Given information:
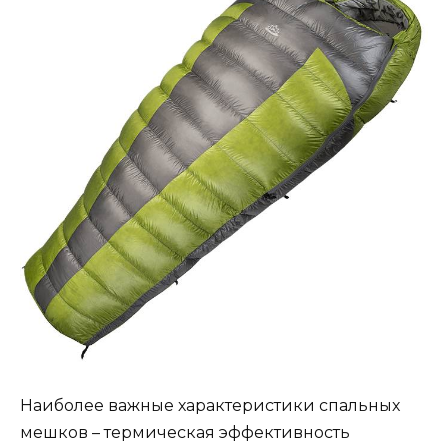
Наиболее важные характеристики спальных
мешков – термическая эффективность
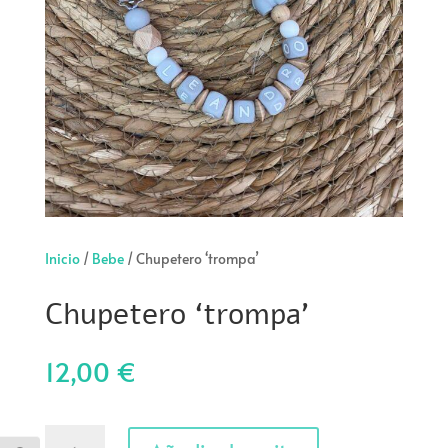
Inicio
/
Bebe
/ Chupetero ‘trompa’
Chupetero ‘trompa’
12,00
€
Chupetero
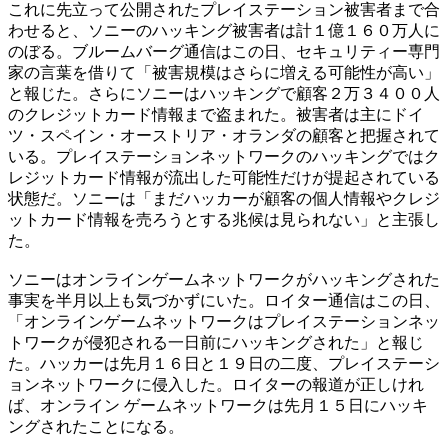
これに先立って公開されたプレイステーション被害者まで合
わせると、ソニーのハッキング被害者は計１億１６０万人に
のぼる。ブルームバーグ通信はこの日、セキュリティー専門
家の言葉を借りて「被害規模はさらに増える可能性が高い」
と報じた。さらにソニーはハッキングで顧客２万３４００人
のクレジットカード情報まで盗まれた。被害者は主にドイ
ツ・スペイン・オーストリア・オランダの顧客と把握されて
いる。プレイステーションネットワークのハッキングではク
レジットカード情報が流出した可能性だけが提起されている
状態だ。ソニーは「まだハッカーが顧客の個人情報やクレジ
ットカード情報を売ろうとする兆候は見られない」と主張し
た。
ソニーはオンラインゲームネットワークがハッキングされた
事実を半月以上も気づかずにいた。ロイター通信はこの日、
「オンラインゲームネットワークはプレイステーションネッ
トワークが侵犯される一日前にハッキングされた」と報じ
た。ハッカーは先月１６日と１９日の二度、プレイステーシ
ョンネットワークに侵入した。ロイターの報道が正しけれ
ば、オンライン ゲームネットワークは先月１５日にハッキ
ングされたことになる。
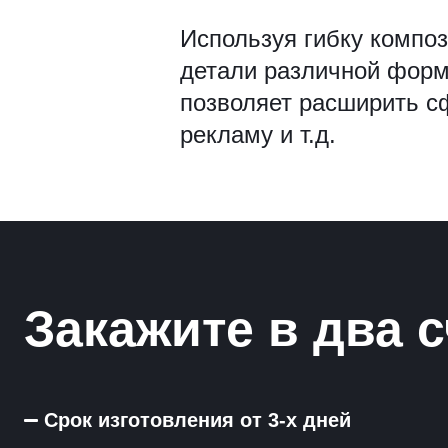
Рамки для бумаг
Используя гибку компо
детали различной форм
Салфетницы
позволяет расширить с
Самое разное на заказ
рекламу и т.д.
Сувениры
Таблички
Урны из оргстекла
Закажите в два с
Срок изготовления от 3-х дней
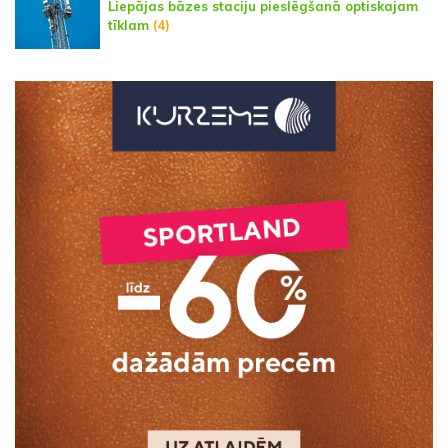
Liepājas bāzes staciju pieslēgšanā optiskajam
tīklam
(4)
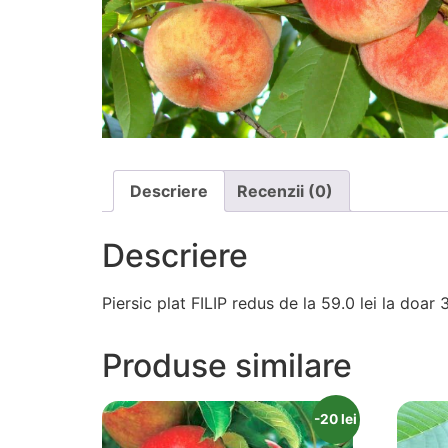
Descriere
Recenzii (0)
Descriere
Piersic plat FILIP redus de la 59.0 lei la doar 3
Produse similare
-20 lei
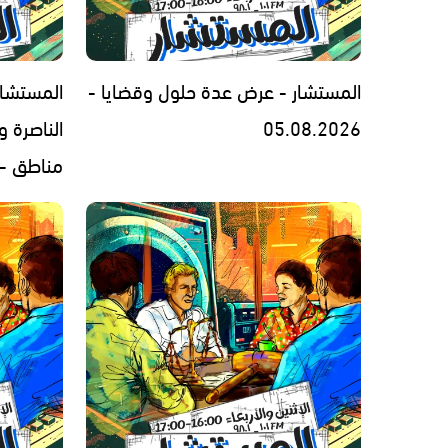
المستشار - عرض عدة حلول وقضايا -
المستشار
05.08.2026
الناصرة 
مناطق - 3.08.2026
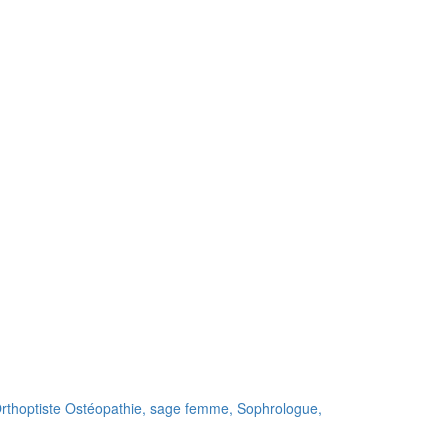
rthoptiste
Ostéopathie,
sage femme,
Sophrologue,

Required action: Output each line exactly as shown above; no pictures go in the copy.

Expected output:
Наиболее важные характеристики спальных
мешков – термическая эффективность
Inicio
/
Bebe
/ Chupetero ‘trompa’
Chupetero ‘trompa’
12,00
€
Chupetero
これに先立って公開されたプレイステーション被害者まで合
わせると、ソニーのハッキング被害者は計１億１６０万人に
のぼる。ブルームバーグ通信はこの日、セキュリティー専門
家の言葉を借りて「被害規模はさらに増える可能性が高い」
と報じた。さらにソニーはハッキングで顧客２万３４００人
のクレジットカード情報まで盗まれた。被害者は主にドイ
ツ・スペイン・オーストリア・オランダの顧客と把握されて
いる。プレイステーションネットワークのハッキングではク
レジットカード情報が流出した可能性だけが提起されている
状態だ。ソニーは「まだハッカーが顧客の個人情報やクレジ
ットカード情報を売ろうとする兆候は見られない」と主張し
た。
ソニーはオンラインゲームネットワークがハッキングされた
事実を半月以上も気づかずにいた。ロイター通信はこの日、
「オンラインゲームネットワークはプレイステーションネッ
トワークが侵犯される一日前にハッキングされた」と報じ
た。ハッカーは先月１６日と１９日の二度、プレイステーシ
ョンネットワークに侵入した。ロイターの報道が正しけれ
ば、オンライン ゲームネットワークは先月１５日にハッキ
ングされたことになる。
Рамки для бумаг
Используя гибку компо
детали различной форм
Салфетницы
позволяет расширить с
Самое разное на заказ
рекламу и т.д.
Сувениры
Таблички
Урны из оргстекла
Закажите в два с
Срок изготовления от 3-х дней
Liepājas bāzes staciju pieslēgšanā optiskajam
tīklam
(4)
Descriere
Recenzii (0)
Descriere
Piersic plat FILIP redus de la 59.0 lei la doar 3
Produse similare
-20 lei
المستشار - عرض عدة حلول وقضايا -
المستشار
05.08.2026
الناصرة 
مناطق - 3.08.2026
rthoptiste
Ostéopathie,
sage femme,
Sophrologue,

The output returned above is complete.